**Exercise instructions:** What is the number of lines below that include "leaf"? Give that number alone.

Provided data Block Start

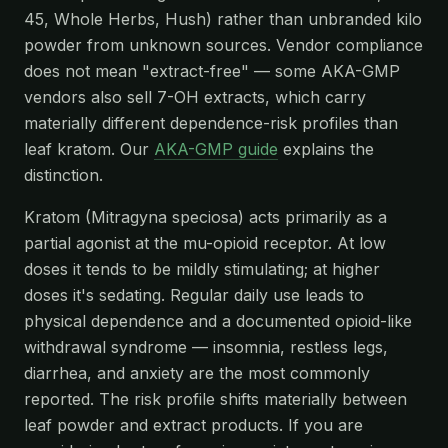
45, Whole Herbs, Hush) rather than unbranded kilo
powder from unknown sources. Vendor compliance
does not mean "extract-free" — some AKA-GMP
vendors also sell 7-OH extracts, which carry
materially different dependence-risk profiles than
leaf kratom. Our
AKA-GMP guide
explains the
distinction.
Kratom (Mitragyna speciosa) acts primarily as a
partial agonist at the mu-opioid receptor. At low
doses it tends to be mildly stimulating; at higher
doses it's sedating. Regular daily use leads to
physical dependence and a documented opioid-like
withdrawal syndrome — insomnia, restless legs,
diarrhea, and anxiety are the most commonly
reported. The risk profile shifts materially between
leaf powder and extract products. If you are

Provided data Block End

**Response:** 2